JPMorgan shares surged 7.9% to $96.58 after Dimon perceived the remarks.

The context for the question: Dimon bought $26 million in shares of JPMorgan in February 2016, a confidence-boosting decamp that later proved to be close to the bottom of the stock market at the time. 

“I’m not trying to predict the bottom,” Dimon explained, adding that “you cannot be a bank and be immune to what goes on in the world out there.” JPMorgan has said that its earnings, related with a record in 2019, would take a hit in 2020 as loan losses climbed amid the coronavirus pandemic.

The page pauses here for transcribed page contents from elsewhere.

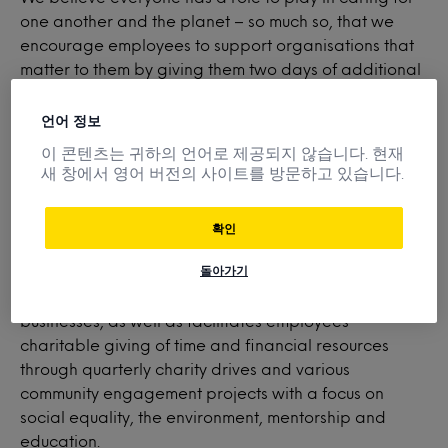
one another and the planet – so much so, that we
encourage employees to support organisations that
matter to them by giving them two days of additional
paid time off for volunteering. What’s more, Mintel
participates in monetary donation matching to further
언어 정보
amplify the positive impact our employees have in our
이 콘텐츠는 귀하의 언어로 제공되지 않습니다. 현재
local and global communities.
새 창에서 영어 버전의 사이트를 방문하고 있습니다.
확인
Minte
l
Gives
supports employee interest and
돌아가기
involvement in nonprofit organizations focused on
elevating individuals, families, communities and small
businesses, as well as facilitates employees’
charitable giving of time and financial resources
through quarterly charity drives and various
community engagement projects with a focus on
social equality, the environment, mentorship and
education.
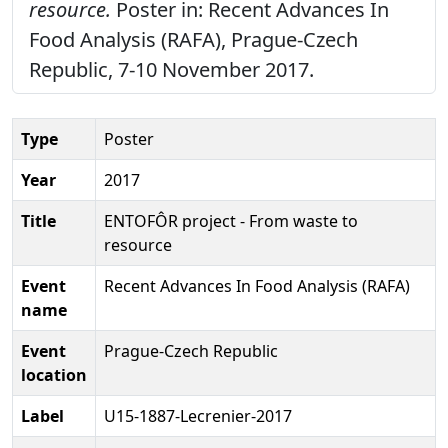
resource.
Poster in: Recent Advances In
Food Analysis (RAFA), Prague-Czech
Republic, 7-10 November 2017.
Type
Poster
Year
2017
Title
ENTOFÔR project - From waste to
resource
Event
Recent Advances In Food Analysis (RAFA)
name
Event
Prague-Czech Republic
location
Label
U15-1887-Lecrenier-2017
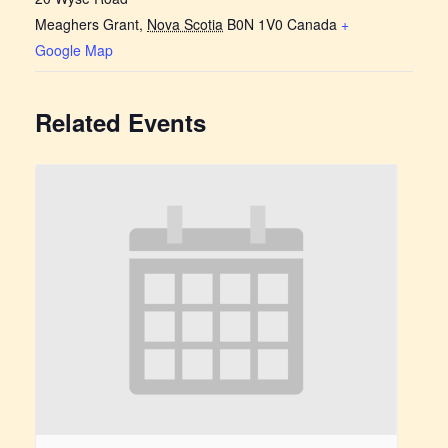
Meaghers Grant
,
Nova Scotia
B0N 1V0
Canada
+
Google Map
Related Events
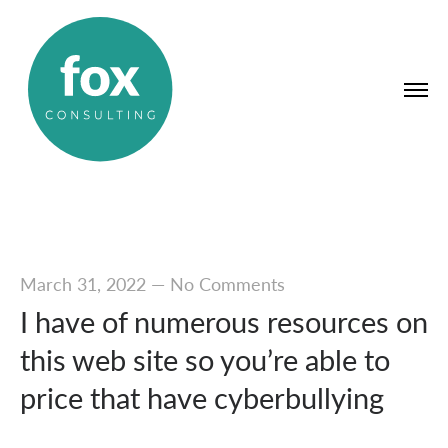
March 31, 2022
—
No Comments
I have of numerous resources on
this web site so you’re able to
price that have cyberbullying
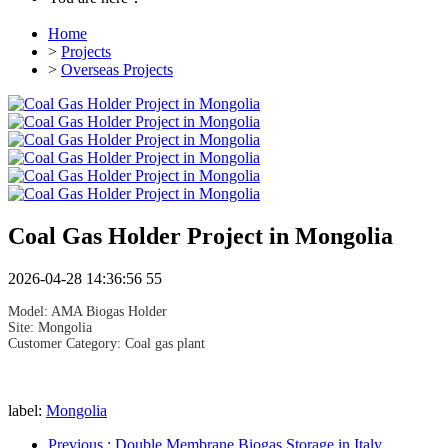
Home
>
Projects
>
Overseas Projects
Coal Gas Holder Project in Mongolia
2026-04-28 14:36:56
55
Model: AMA Biogas Holder
Site: Mongolia
Customer Category: Coal gas plant
label:
Mongolia
Previous
: Double Membrane Biogas Storage in Italy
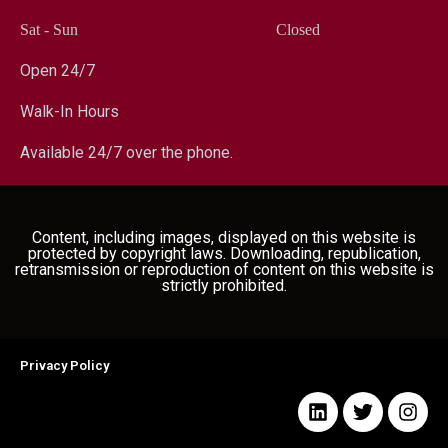
Sat - Sun
Closed
Open 24/7
Walk-In Hours
Available 24/7 over the phone.
Content, including images, displayed on this website is
protected by copyright laws. Downloading, republication,
retransmission or reproduction of content on this website is
strictly prohibited.
Privacy Policy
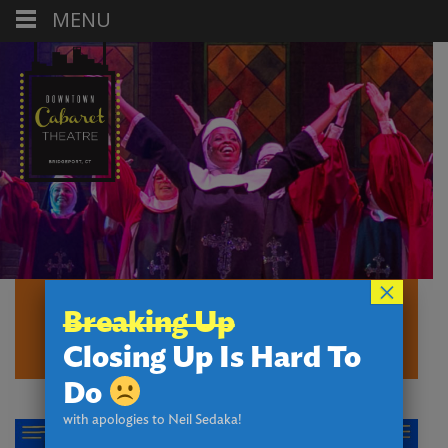
MENU
×
MAIN STAGE
Breaking Up
THEATRE
Closing Up Is Hard To
Do
with apologies to Neil Sedaka!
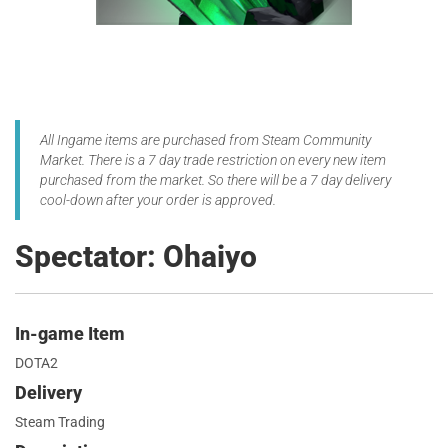
All Ingame items are purchased from Steam Community
Market. There is a 7 day trade restriction on every new item
purchased from the market. So there will be a 7 day delivery
cool-down after your order is approved.
Spectator: Ohaiyo
In-game Item
DOTA2
Delivery
Steam Trading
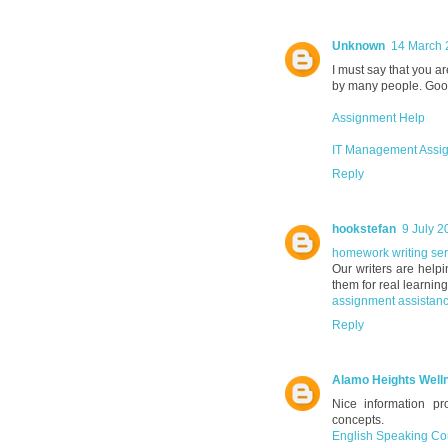
Unknown
14 March 
I must say that you ar
by many people. Good 
Assignment Help
IT Management Assi
Reply
hookstefan
9 July 2
homework writing se
Our writers are helpi
them for real learning
assignment assistanc
Reply
Alamo Heights Well
Nice information p
concepts.
English Speaking Co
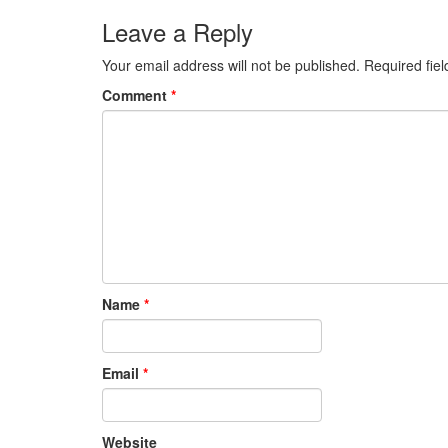
post:
Leave a Reply
Your email address will not be published.
Required fie
Comment
*
Name
*
Email
*
Website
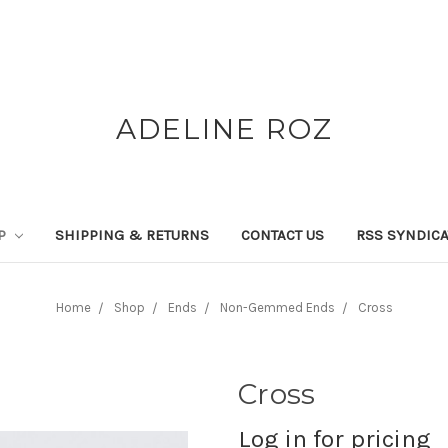
ADELINE ROZ
P
SHIPPING & RETURNS
CONTACT US
RSS SYNDICA
Home
Shop
Ends
Non-Gemmed Ends
Cross
Cross
Log in for pricing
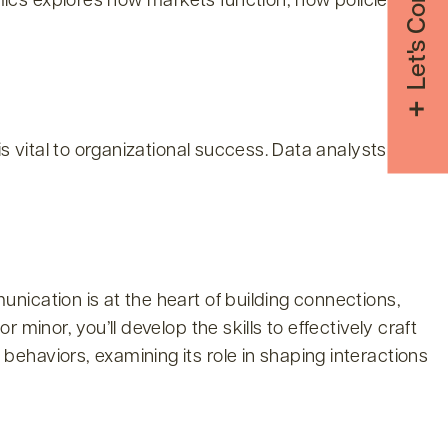
Let's Connect
ics explores how markets function, how policies
s vital to organizational success. Data analysts help
nication is at the heart of building connections,
minor, you’ll develop the skills to effectively craft
ehaviors, examining its role in shaping interactions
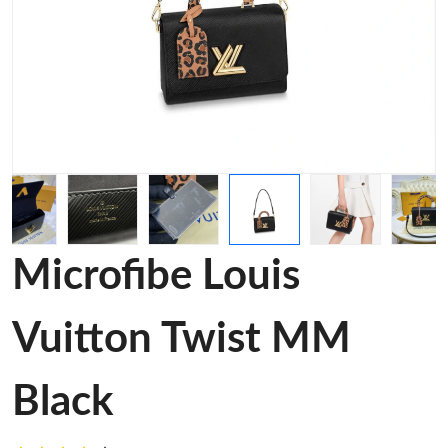
Microfibe Louis
Vuitton Twist MM
Black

Dimon annexed that he was hopeful that his “base case” for the economy would occur, which would include improving unemployment and other metrics in the assist half of the year after hitting almost 20% in the second quarter.

“I give it some pretty good odds,” Dimon communicated. “The government has been very responsive, the Federal Reserve has been very responsive. Large companies have a large wherewithal, hopefully we’ll keep the small ones alive long enough that most of them get back into vocation.”

While Dimon said the bank was prepared for a longer malaise caused by the coronavirus, he was hopeful that reopening travails around the country would work. That sentiment was in line with broader optimism Tuesday about the concision, which helped lift the S&P 500 above its 200-day moving average.

“You could see a fairly rapid betterment,” he said. “I think that’s got a good chance.”

Dimon said that the Federal Reserve’s unprecedented actions to prop up pecuniary markets were like “water that fills every crevice.”

I do think that that liquidity immortalizes up, it’s almost impossible to measure, the stock market and all asset prices,” he said.